Jules Verne was French.  So it’s only natural that the French people would have a warm place in their hearts for 20,000 Leagues Under the Sea.  Voyez!  Les Mysteres Du Nautilus!  Entrez, mes amis!



The entrance sign.







Dominating the approach to Les Mysteries is this nearly full-scale waterline replica of the NAUTILUS, seemingly afloat in a man-made lagoon.







Inside the exhibit building (not actually in the sub itself) are recreations of the interior NAUTILUS sets.  The organ shown here is the original used in the movie, later seen in Disney’s HAUNTED MANSION, and then flown to France especially for this display.  (Does a ghostly image of Captain Nemo seem to come and go in the mirror, or do your eyes deceive you?)










Entering the Salon display.







And perhaps taking a cue from the original 20,000 Leagues Exhibit in Disneyland, beyond the salon window of this NAUTILUS, visitors encounter the monstrous giant squid.  C’est un grand calmar, non?







One of my favorite parts of the sub was the dive chamber.  In France, they have combined that display with the equipment locker, and we see Nemo’s diving gear staged alongside that of a crewman, ready for use.
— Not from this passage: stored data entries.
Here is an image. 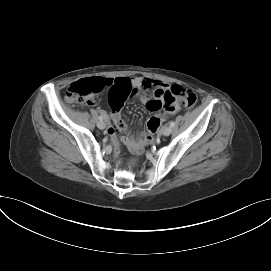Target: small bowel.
<instances>
[{
    "label": "small bowel",
    "mask_w": 271,
    "mask_h": 271,
    "mask_svg": "<svg viewBox=\"0 0 271 271\" xmlns=\"http://www.w3.org/2000/svg\"><path fill=\"white\" fill-rule=\"evenodd\" d=\"M105 84L104 97L109 101L111 110L112 125L108 128L109 135L116 139L118 133H124L123 142L128 145H134V138L129 131L126 123L121 116L122 104L134 96L140 94L141 89L152 90L154 98H150L146 94L139 96L140 101L146 105L147 109L154 113V118L161 119L164 113H175L179 107L177 104L171 108H166L163 105L161 94L172 85L165 84L159 80L144 79V78H104Z\"/></svg>",
    "instance_id": "small-bowel-1"
}]
</instances>
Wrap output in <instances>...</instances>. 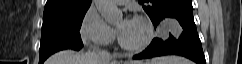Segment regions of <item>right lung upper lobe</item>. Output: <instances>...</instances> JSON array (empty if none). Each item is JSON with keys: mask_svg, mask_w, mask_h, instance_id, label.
Instances as JSON below:
<instances>
[{"mask_svg": "<svg viewBox=\"0 0 242 64\" xmlns=\"http://www.w3.org/2000/svg\"><path fill=\"white\" fill-rule=\"evenodd\" d=\"M90 5L91 0H47L44 15L86 11Z\"/></svg>", "mask_w": 242, "mask_h": 64, "instance_id": "right-lung-upper-lobe-1", "label": "right lung upper lobe"}]
</instances>
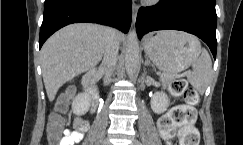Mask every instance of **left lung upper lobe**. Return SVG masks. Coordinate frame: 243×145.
<instances>
[{"label": "left lung upper lobe", "mask_w": 243, "mask_h": 145, "mask_svg": "<svg viewBox=\"0 0 243 145\" xmlns=\"http://www.w3.org/2000/svg\"><path fill=\"white\" fill-rule=\"evenodd\" d=\"M205 1H208V2H213V3L215 2V0H205Z\"/></svg>", "instance_id": "obj_1"}]
</instances>
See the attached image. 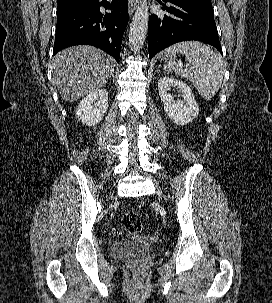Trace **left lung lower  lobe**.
Masks as SVG:
<instances>
[{"label":"left lung lower lobe","instance_id":"1","mask_svg":"<svg viewBox=\"0 0 272 303\" xmlns=\"http://www.w3.org/2000/svg\"><path fill=\"white\" fill-rule=\"evenodd\" d=\"M168 14H152L148 22V50L151 59L157 52L181 41L198 40L222 53L211 4L156 0Z\"/></svg>","mask_w":272,"mask_h":303}]
</instances>
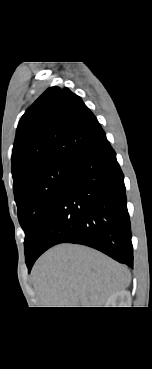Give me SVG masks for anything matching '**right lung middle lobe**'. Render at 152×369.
Here are the masks:
<instances>
[{
    "label": "right lung middle lobe",
    "instance_id": "right-lung-middle-lobe-1",
    "mask_svg": "<svg viewBox=\"0 0 152 369\" xmlns=\"http://www.w3.org/2000/svg\"><path fill=\"white\" fill-rule=\"evenodd\" d=\"M72 162H56L26 175L14 188L18 218L25 232L26 261L31 257L64 185Z\"/></svg>",
    "mask_w": 152,
    "mask_h": 369
}]
</instances>
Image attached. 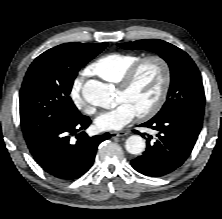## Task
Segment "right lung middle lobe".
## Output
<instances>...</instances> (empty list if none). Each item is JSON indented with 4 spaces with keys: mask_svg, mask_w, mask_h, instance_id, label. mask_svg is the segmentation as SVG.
Masks as SVG:
<instances>
[{
    "mask_svg": "<svg viewBox=\"0 0 222 219\" xmlns=\"http://www.w3.org/2000/svg\"><path fill=\"white\" fill-rule=\"evenodd\" d=\"M108 43H65L47 50L30 65L20 91V121L25 139L69 115H79L70 92L82 66Z\"/></svg>",
    "mask_w": 222,
    "mask_h": 219,
    "instance_id": "dd1d6c3e",
    "label": "right lung middle lobe"
}]
</instances>
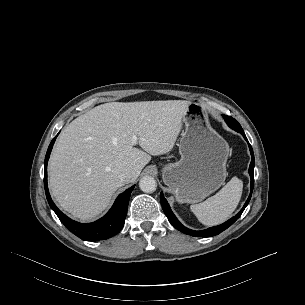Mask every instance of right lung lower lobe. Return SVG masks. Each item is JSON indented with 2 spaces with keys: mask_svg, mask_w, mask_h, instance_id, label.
<instances>
[{
  "mask_svg": "<svg viewBox=\"0 0 305 305\" xmlns=\"http://www.w3.org/2000/svg\"><path fill=\"white\" fill-rule=\"evenodd\" d=\"M57 136L51 141L46 157H45V169H44V185L47 201L56 213L61 222L75 235L86 241H98L110 238L116 235L123 227L127 214L128 202L130 193L134 186L125 190L118 196L109 212L101 219L88 224L78 223L73 221L64 215L53 203L47 186V163L52 150L53 144Z\"/></svg>",
  "mask_w": 305,
  "mask_h": 305,
  "instance_id": "obj_1",
  "label": "right lung lower lobe"
}]
</instances>
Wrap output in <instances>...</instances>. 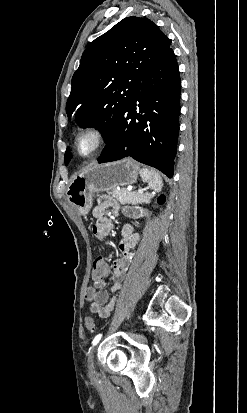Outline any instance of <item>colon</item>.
Masks as SVG:
<instances>
[{
    "mask_svg": "<svg viewBox=\"0 0 247 413\" xmlns=\"http://www.w3.org/2000/svg\"><path fill=\"white\" fill-rule=\"evenodd\" d=\"M164 201V198H160V203H164ZM92 275L107 277L109 275L108 263L100 259H93ZM84 326L86 330L93 331L95 329V319L90 316H86L84 319Z\"/></svg>",
    "mask_w": 247,
    "mask_h": 413,
    "instance_id": "5ec220e1",
    "label": "colon"
}]
</instances>
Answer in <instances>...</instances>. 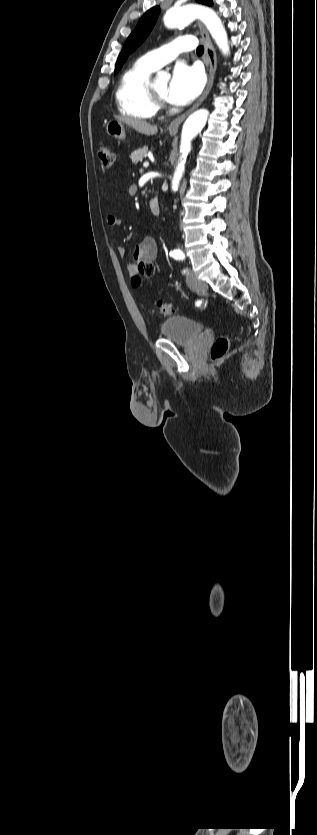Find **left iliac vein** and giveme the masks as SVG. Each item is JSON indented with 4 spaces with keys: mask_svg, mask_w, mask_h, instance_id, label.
Here are the masks:
<instances>
[{
    "mask_svg": "<svg viewBox=\"0 0 317 835\" xmlns=\"http://www.w3.org/2000/svg\"><path fill=\"white\" fill-rule=\"evenodd\" d=\"M186 283L189 288L196 293H204L208 289L207 284L204 281L199 280L197 276L192 273L186 277Z\"/></svg>",
    "mask_w": 317,
    "mask_h": 835,
    "instance_id": "4c4485c4",
    "label": "left iliac vein"
}]
</instances>
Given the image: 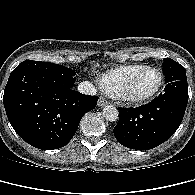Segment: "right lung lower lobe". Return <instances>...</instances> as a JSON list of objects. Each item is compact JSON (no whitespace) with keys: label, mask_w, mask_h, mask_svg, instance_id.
Listing matches in <instances>:
<instances>
[{"label":"right lung lower lobe","mask_w":195,"mask_h":195,"mask_svg":"<svg viewBox=\"0 0 195 195\" xmlns=\"http://www.w3.org/2000/svg\"><path fill=\"white\" fill-rule=\"evenodd\" d=\"M98 97L60 89L45 72L16 68L8 79L3 103L10 124L28 144L42 150L61 148L77 131Z\"/></svg>","instance_id":"right-lung-lower-lobe-1"}]
</instances>
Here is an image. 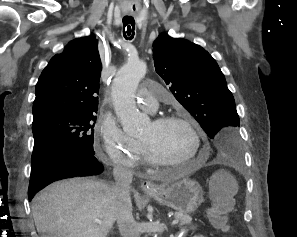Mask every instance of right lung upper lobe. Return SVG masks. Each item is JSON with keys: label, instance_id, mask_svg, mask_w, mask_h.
<instances>
[{"label": "right lung upper lobe", "instance_id": "cb5924a9", "mask_svg": "<svg viewBox=\"0 0 297 237\" xmlns=\"http://www.w3.org/2000/svg\"><path fill=\"white\" fill-rule=\"evenodd\" d=\"M101 69L94 37L69 43L61 54L52 57L38 79L33 122L55 113L97 112Z\"/></svg>", "mask_w": 297, "mask_h": 237}]
</instances>
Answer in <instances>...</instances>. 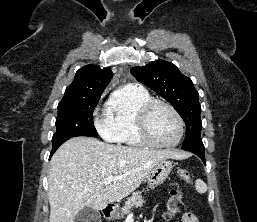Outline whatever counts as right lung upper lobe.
Segmentation results:
<instances>
[{
    "instance_id": "cb5924a9",
    "label": "right lung upper lobe",
    "mask_w": 257,
    "mask_h": 222,
    "mask_svg": "<svg viewBox=\"0 0 257 222\" xmlns=\"http://www.w3.org/2000/svg\"><path fill=\"white\" fill-rule=\"evenodd\" d=\"M113 77L110 69H101L97 65H86L80 68L73 82L66 88L62 100L101 96Z\"/></svg>"
}]
</instances>
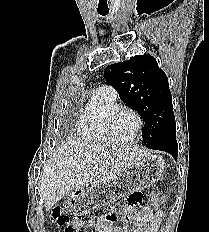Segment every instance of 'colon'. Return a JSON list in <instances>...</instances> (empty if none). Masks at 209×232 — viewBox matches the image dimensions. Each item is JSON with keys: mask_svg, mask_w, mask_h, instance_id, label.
Masks as SVG:
<instances>
[{"mask_svg": "<svg viewBox=\"0 0 209 232\" xmlns=\"http://www.w3.org/2000/svg\"><path fill=\"white\" fill-rule=\"evenodd\" d=\"M154 199L156 202H159L161 195H154ZM50 217L55 223H57V225L64 227L65 232H81V224L85 222L74 221V218H70L69 214H63V211L60 208L53 209L50 213ZM107 219L112 220L113 216H108ZM125 220H128V217H125Z\"/></svg>", "mask_w": 209, "mask_h": 232, "instance_id": "colon-1", "label": "colon"}]
</instances>
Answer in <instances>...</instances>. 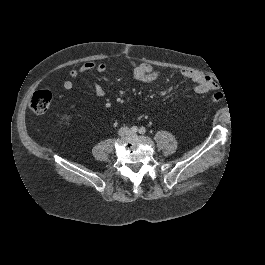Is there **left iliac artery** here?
<instances>
[{"label":"left iliac artery","mask_w":265,"mask_h":265,"mask_svg":"<svg viewBox=\"0 0 265 265\" xmlns=\"http://www.w3.org/2000/svg\"><path fill=\"white\" fill-rule=\"evenodd\" d=\"M145 132H146V129H145L144 127H141V128L139 129V133H140V134H145Z\"/></svg>","instance_id":"left-iliac-artery-1"}]
</instances>
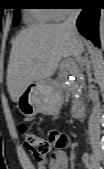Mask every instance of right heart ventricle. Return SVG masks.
I'll list each match as a JSON object with an SVG mask.
<instances>
[{
  "label": "right heart ventricle",
  "instance_id": "obj_1",
  "mask_svg": "<svg viewBox=\"0 0 104 169\" xmlns=\"http://www.w3.org/2000/svg\"><path fill=\"white\" fill-rule=\"evenodd\" d=\"M31 17L38 23H49L55 20V12L51 8H37L30 12Z\"/></svg>",
  "mask_w": 104,
  "mask_h": 169
}]
</instances>
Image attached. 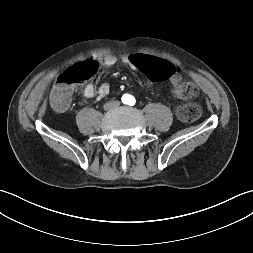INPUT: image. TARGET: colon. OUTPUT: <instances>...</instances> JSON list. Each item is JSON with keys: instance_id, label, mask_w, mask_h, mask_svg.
<instances>
[{"instance_id": "colon-1", "label": "colon", "mask_w": 253, "mask_h": 253, "mask_svg": "<svg viewBox=\"0 0 253 253\" xmlns=\"http://www.w3.org/2000/svg\"><path fill=\"white\" fill-rule=\"evenodd\" d=\"M130 61L140 67L144 73L153 80L167 77L174 72V67L164 60H157L148 54H132ZM99 67L96 60H87L77 63L62 73L52 90V101L57 109L64 110L68 107L71 97L72 85L85 81L95 75ZM176 96L189 99L196 95L197 88L191 82H180L174 89ZM198 104L187 103L179 106L178 117L184 122H193L201 116Z\"/></svg>"}]
</instances>
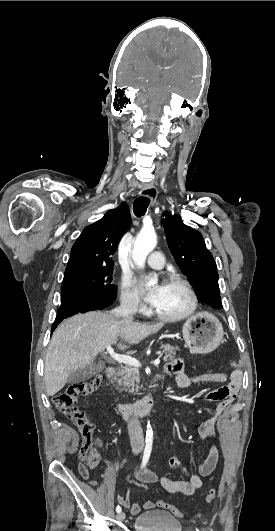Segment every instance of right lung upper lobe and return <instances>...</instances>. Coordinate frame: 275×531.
Masks as SVG:
<instances>
[{"label":"right lung upper lobe","mask_w":275,"mask_h":531,"mask_svg":"<svg viewBox=\"0 0 275 531\" xmlns=\"http://www.w3.org/2000/svg\"><path fill=\"white\" fill-rule=\"evenodd\" d=\"M130 224L131 216L124 202L85 227L72 247L65 272L88 268L113 269V255Z\"/></svg>","instance_id":"1"}]
</instances>
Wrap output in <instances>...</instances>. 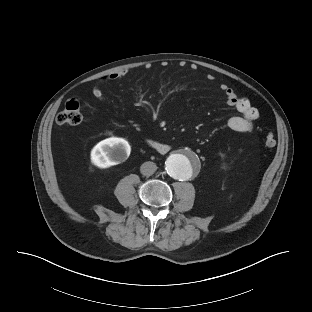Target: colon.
I'll list each match as a JSON object with an SVG mask.
<instances>
[{"label":"colon","mask_w":312,"mask_h":312,"mask_svg":"<svg viewBox=\"0 0 312 312\" xmlns=\"http://www.w3.org/2000/svg\"><path fill=\"white\" fill-rule=\"evenodd\" d=\"M82 121L80 104L71 99L66 102L64 109L56 116V122L61 125H78ZM265 146L272 148L276 145V139L272 132H267L264 137Z\"/></svg>","instance_id":"obj_1"}]
</instances>
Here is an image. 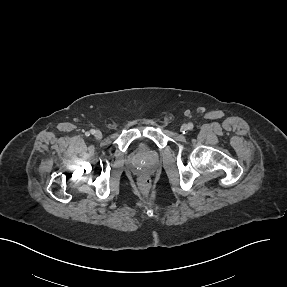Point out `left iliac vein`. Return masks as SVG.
Masks as SVG:
<instances>
[{
    "label": "left iliac vein",
    "instance_id": "left-iliac-vein-1",
    "mask_svg": "<svg viewBox=\"0 0 287 287\" xmlns=\"http://www.w3.org/2000/svg\"><path fill=\"white\" fill-rule=\"evenodd\" d=\"M181 130H182V131H188V130H189L188 125H187V124H183V125L181 126Z\"/></svg>",
    "mask_w": 287,
    "mask_h": 287
}]
</instances>
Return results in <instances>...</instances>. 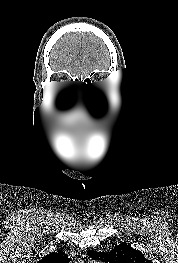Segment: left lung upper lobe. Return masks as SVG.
Masks as SVG:
<instances>
[{"label":"left lung upper lobe","instance_id":"1","mask_svg":"<svg viewBox=\"0 0 178 263\" xmlns=\"http://www.w3.org/2000/svg\"><path fill=\"white\" fill-rule=\"evenodd\" d=\"M87 254L93 259L103 263H151L144 254L133 249L127 243H121L110 252H97L89 250Z\"/></svg>","mask_w":178,"mask_h":263}]
</instances>
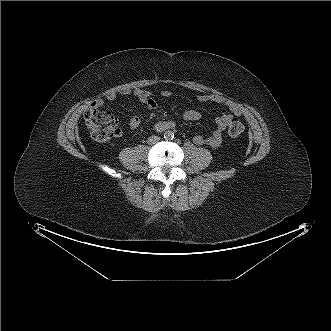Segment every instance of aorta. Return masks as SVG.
<instances>
[{
  "instance_id": "obj_1",
  "label": "aorta",
  "mask_w": 331,
  "mask_h": 331,
  "mask_svg": "<svg viewBox=\"0 0 331 331\" xmlns=\"http://www.w3.org/2000/svg\"><path fill=\"white\" fill-rule=\"evenodd\" d=\"M164 138L165 139H173L174 138V132L170 131V130H167L165 133H164Z\"/></svg>"
}]
</instances>
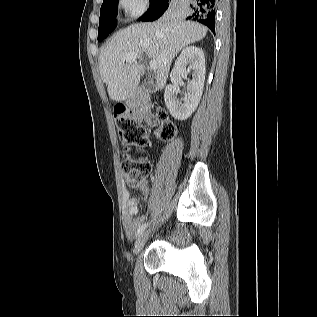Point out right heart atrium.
I'll return each mask as SVG.
<instances>
[{
  "instance_id": "right-heart-atrium-1",
  "label": "right heart atrium",
  "mask_w": 317,
  "mask_h": 317,
  "mask_svg": "<svg viewBox=\"0 0 317 317\" xmlns=\"http://www.w3.org/2000/svg\"><path fill=\"white\" fill-rule=\"evenodd\" d=\"M148 6V0H118V7L127 19L141 16Z\"/></svg>"
}]
</instances>
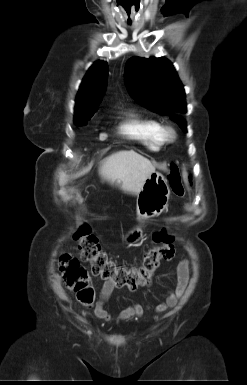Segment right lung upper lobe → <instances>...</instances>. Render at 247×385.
<instances>
[{"label": "right lung upper lobe", "instance_id": "right-lung-upper-lobe-1", "mask_svg": "<svg viewBox=\"0 0 247 385\" xmlns=\"http://www.w3.org/2000/svg\"><path fill=\"white\" fill-rule=\"evenodd\" d=\"M107 70L104 61H97L90 67L76 98L75 114L95 112L98 109L105 91Z\"/></svg>", "mask_w": 247, "mask_h": 385}]
</instances>
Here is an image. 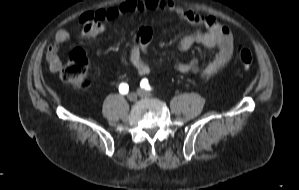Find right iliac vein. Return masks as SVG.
Segmentation results:
<instances>
[{
  "mask_svg": "<svg viewBox=\"0 0 299 190\" xmlns=\"http://www.w3.org/2000/svg\"><path fill=\"white\" fill-rule=\"evenodd\" d=\"M128 100L131 102H135L137 100V94L132 92L128 95Z\"/></svg>",
  "mask_w": 299,
  "mask_h": 190,
  "instance_id": "right-iliac-vein-1",
  "label": "right iliac vein"
}]
</instances>
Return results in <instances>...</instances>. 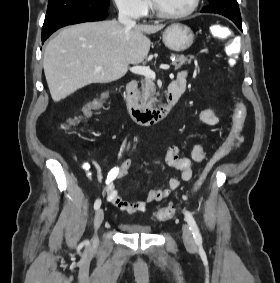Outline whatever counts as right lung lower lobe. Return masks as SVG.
Returning a JSON list of instances; mask_svg holds the SVG:
<instances>
[{
  "mask_svg": "<svg viewBox=\"0 0 280 283\" xmlns=\"http://www.w3.org/2000/svg\"><path fill=\"white\" fill-rule=\"evenodd\" d=\"M108 13L93 15V14H76L65 13L46 18L42 29V43L56 30L61 27L83 23L104 20Z\"/></svg>",
  "mask_w": 280,
  "mask_h": 283,
  "instance_id": "right-lung-lower-lobe-1",
  "label": "right lung lower lobe"
}]
</instances>
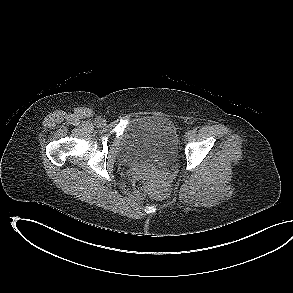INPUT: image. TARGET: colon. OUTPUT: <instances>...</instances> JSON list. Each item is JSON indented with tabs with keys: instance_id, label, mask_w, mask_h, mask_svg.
Returning a JSON list of instances; mask_svg holds the SVG:
<instances>
[{
	"instance_id": "5ec220e1",
	"label": "colon",
	"mask_w": 293,
	"mask_h": 293,
	"mask_svg": "<svg viewBox=\"0 0 293 293\" xmlns=\"http://www.w3.org/2000/svg\"><path fill=\"white\" fill-rule=\"evenodd\" d=\"M133 188L138 196H144L152 190V183L149 176L144 173L136 174L133 179Z\"/></svg>"
}]
</instances>
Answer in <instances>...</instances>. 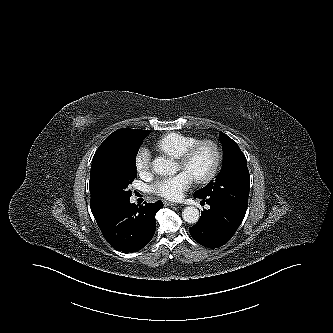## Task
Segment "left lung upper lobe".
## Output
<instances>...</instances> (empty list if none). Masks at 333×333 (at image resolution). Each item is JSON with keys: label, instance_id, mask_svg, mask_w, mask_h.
Wrapping results in <instances>:
<instances>
[{"label": "left lung upper lobe", "instance_id": "obj_1", "mask_svg": "<svg viewBox=\"0 0 333 333\" xmlns=\"http://www.w3.org/2000/svg\"><path fill=\"white\" fill-rule=\"evenodd\" d=\"M219 139L222 142L224 153L222 168L215 180L196 191L194 195L202 197L216 196L225 201L247 207L250 175L246 157L237 143L225 133H221Z\"/></svg>", "mask_w": 333, "mask_h": 333}]
</instances>
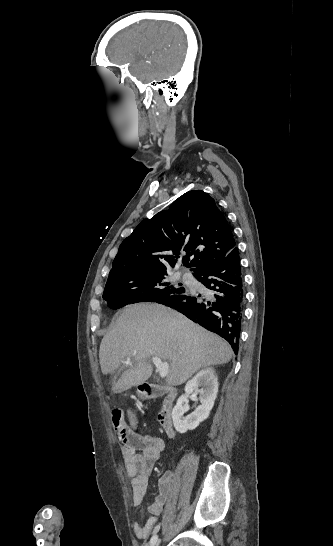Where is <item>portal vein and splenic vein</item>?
Segmentation results:
<instances>
[{
	"mask_svg": "<svg viewBox=\"0 0 333 546\" xmlns=\"http://www.w3.org/2000/svg\"><path fill=\"white\" fill-rule=\"evenodd\" d=\"M152 363L155 365L157 371L159 372L160 376L162 378L166 377L169 371V364L168 362H162L159 357H152ZM127 363L131 362L130 358H127Z\"/></svg>",
	"mask_w": 333,
	"mask_h": 546,
	"instance_id": "18ae733b",
	"label": "portal vein and splenic vein"
}]
</instances>
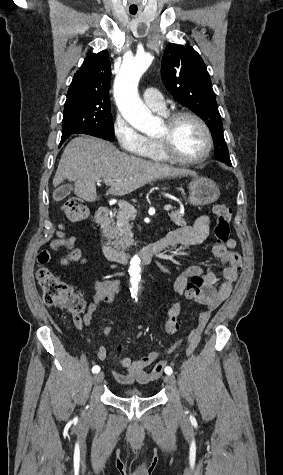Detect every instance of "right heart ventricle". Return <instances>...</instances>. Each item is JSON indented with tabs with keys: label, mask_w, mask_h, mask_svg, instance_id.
<instances>
[{
	"label": "right heart ventricle",
	"mask_w": 283,
	"mask_h": 475,
	"mask_svg": "<svg viewBox=\"0 0 283 475\" xmlns=\"http://www.w3.org/2000/svg\"><path fill=\"white\" fill-rule=\"evenodd\" d=\"M161 112L163 114H166L165 110ZM148 141H149V148H148L147 157L152 160L162 161V158L158 151L157 141L155 137L149 138Z\"/></svg>",
	"instance_id": "e07e8e85"
}]
</instances>
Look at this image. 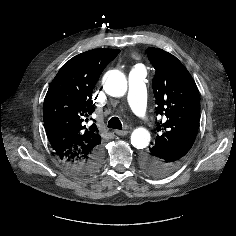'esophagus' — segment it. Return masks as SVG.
Returning <instances> with one entry per match:
<instances>
[{"instance_id": "34e87169", "label": "esophagus", "mask_w": 236, "mask_h": 236, "mask_svg": "<svg viewBox=\"0 0 236 236\" xmlns=\"http://www.w3.org/2000/svg\"><path fill=\"white\" fill-rule=\"evenodd\" d=\"M115 133L119 136H125L129 133V131L127 130H124V131H121V130H115Z\"/></svg>"}]
</instances>
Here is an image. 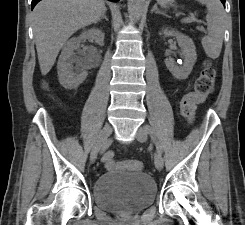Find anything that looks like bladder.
<instances>
[{"instance_id": "obj_1", "label": "bladder", "mask_w": 245, "mask_h": 225, "mask_svg": "<svg viewBox=\"0 0 245 225\" xmlns=\"http://www.w3.org/2000/svg\"><path fill=\"white\" fill-rule=\"evenodd\" d=\"M157 187L145 172L124 170L104 172L93 183L94 204L118 215L139 213L156 200Z\"/></svg>"}]
</instances>
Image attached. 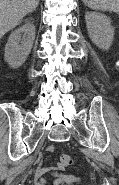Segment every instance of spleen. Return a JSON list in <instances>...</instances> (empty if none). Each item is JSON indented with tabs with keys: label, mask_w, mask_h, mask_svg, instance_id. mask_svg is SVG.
Returning a JSON list of instances; mask_svg holds the SVG:
<instances>
[{
	"label": "spleen",
	"mask_w": 119,
	"mask_h": 185,
	"mask_svg": "<svg viewBox=\"0 0 119 185\" xmlns=\"http://www.w3.org/2000/svg\"><path fill=\"white\" fill-rule=\"evenodd\" d=\"M94 10L113 11L119 13V0H82Z\"/></svg>",
	"instance_id": "3e777b00"
}]
</instances>
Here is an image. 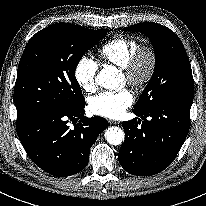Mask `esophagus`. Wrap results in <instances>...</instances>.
Segmentation results:
<instances>
[{
    "label": "esophagus",
    "instance_id": "34e87169",
    "mask_svg": "<svg viewBox=\"0 0 206 206\" xmlns=\"http://www.w3.org/2000/svg\"><path fill=\"white\" fill-rule=\"evenodd\" d=\"M109 123H110V124H115V125H116V124H119L120 122H119V121H114V120H109Z\"/></svg>",
    "mask_w": 206,
    "mask_h": 206
}]
</instances>
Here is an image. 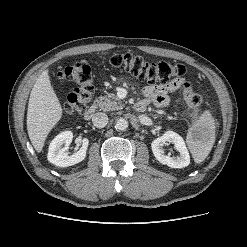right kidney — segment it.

A closeup of the NEMO and DIVER helmets.







Captain Nemo’s quarters.







The Chartroom.







Of course, the star of the show is the giant scale waterline NAUTILUS replica.  Very authentic looking.







In this scene we see the lagoon drained for maintenance.  Here, we become aware that the NAUTILUS is not really a fish of steel, but actually a construction of concrete.







A close view of the high-and-dry NAUTILUS reveals its true nature, and lays bare the surrounding floodlamps and air lines which add to the visual effect when the submarine is immersed.







Just add water, Et voyez!  Les Sous-marine Nautilus!






A whimsical postcard from Disneyland Paris.